Merkür nasıl oluştu: Artık bilim insanlarının bir fikri var

Nature Astronomy dergisinde yayınlanan yeni bir çalışma, Merkür'ün devasa metal çekirdeğinin nedeninin büyük bir çarpışma değil, benzer kütledeki iki gök cisminin "sıyrık" bir çarpışması olduğunu simülasyonlarla ortaya koydu.

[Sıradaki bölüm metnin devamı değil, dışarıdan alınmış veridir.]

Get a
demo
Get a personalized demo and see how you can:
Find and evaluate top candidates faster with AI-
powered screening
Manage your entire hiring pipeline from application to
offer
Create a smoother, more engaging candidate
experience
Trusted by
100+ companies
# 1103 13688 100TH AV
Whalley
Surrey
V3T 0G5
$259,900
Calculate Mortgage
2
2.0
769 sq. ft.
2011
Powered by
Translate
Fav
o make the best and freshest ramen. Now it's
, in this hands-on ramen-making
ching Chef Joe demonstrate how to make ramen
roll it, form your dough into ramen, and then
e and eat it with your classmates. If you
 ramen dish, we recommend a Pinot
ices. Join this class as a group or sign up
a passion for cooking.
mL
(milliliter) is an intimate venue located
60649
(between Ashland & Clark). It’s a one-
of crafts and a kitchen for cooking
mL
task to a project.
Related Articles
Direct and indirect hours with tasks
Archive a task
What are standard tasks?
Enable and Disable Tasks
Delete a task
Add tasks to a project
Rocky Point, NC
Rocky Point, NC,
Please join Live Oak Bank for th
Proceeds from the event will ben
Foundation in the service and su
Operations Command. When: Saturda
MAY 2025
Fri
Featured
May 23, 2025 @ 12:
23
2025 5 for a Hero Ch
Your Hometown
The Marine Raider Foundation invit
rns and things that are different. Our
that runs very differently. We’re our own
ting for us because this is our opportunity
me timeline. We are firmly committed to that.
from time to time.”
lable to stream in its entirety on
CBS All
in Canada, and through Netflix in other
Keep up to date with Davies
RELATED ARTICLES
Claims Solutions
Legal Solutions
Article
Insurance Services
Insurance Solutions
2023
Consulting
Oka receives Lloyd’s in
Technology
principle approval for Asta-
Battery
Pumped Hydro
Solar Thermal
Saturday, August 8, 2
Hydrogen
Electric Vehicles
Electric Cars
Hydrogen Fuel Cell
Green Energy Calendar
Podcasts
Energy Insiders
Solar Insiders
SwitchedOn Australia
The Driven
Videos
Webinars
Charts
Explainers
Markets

Merkür nasıl oluştu: Artık bilim insanlarının bir fikri var
  • Nature Astronomy'de yayımlanan çalışma, Merkür'ün büyük metal çekirdeğinin dev bir çarpışma yerine benzer kütleli iki gök cisminin "sıyrık" çarpışması sonucu oluştuğunu öne sürüyor.
  • Araştırmacılar bu teoriyi simülasyonlarla destekleyerek Merkür'ün metal-kaya oranını yüzde 5'ten az hata ile yeniden üretmeyi başardı.
  • Bu model, Merkür'ün orijinal mantosunun yüzde 60'ını nasıl kaybettiğini ve düşük kütlesini açıklıyor.

Güneş sisteminin en iç gezegeni olan Merkür'ün, kütlesinin yaklaşık yüzde 70'ini oluşturan orantısız derecede büyük metal çekirdeğinin kökeni uzun zamandır bir gizemdi.

Nature Astronomy dergisinde yayınlanan yeni bir çalışma, bu gizemi açıklayabilecek alternatif bir teori sunuyor.

BÜYÜK ÇARPMA DEĞİL, "SIYIRMA" TEORİSİ

Bugüne kadarki en yaygın teori, büyük bir gök cisminin Merkür'e çarparak kabuğunun çoğunu kopardığı yönündeydi.

Ancak yeni araştırma, gezegenin oluşumunun büyük bir çarpışma yerine, benzer kütlelere sahip iki gök cisminin birbirini "sıyırarak" geçtiği bir çarpışmayla gerçekleştiğini öne sürüyor.

Bu senaryonun, kayalık cisimlerin Güneş'e yakın yörüngeler için rekabet ettiği erken Güneş Sistemi'nde daha yaygın olduğu belirtiliyor.

SİMÜLASYONLAR YENİ TEORİYİ DOĞRULUYOR

Araştırmacılar, bu varsayımsal senaryoyu "düzleştirilmiş parçacık hidrodinamiği" (SPH) adı verilen bir hesaplama yöntemiyle simüle etti.

Simülasyonlar, Merkür'ün hem toplam kütlesini hem de alışılmadık metal-kaya oranını yüzde 5'ten az bir hata payıyla yeniden üretmeyi başardı.

Bu yeni model, Merkür'ün orijinal mantosunun yüzde 60'ına kadarını nasıl kaybettiğini ve neden bu kadar düşük bir toplam kütleye sahip olduğunu da açıklıyor.

Araştırmanın sonraki adımları, teoriyi BepiColombo gibi uzay görevlerinden alınacak verilerle karşılaştırmayı içerecek.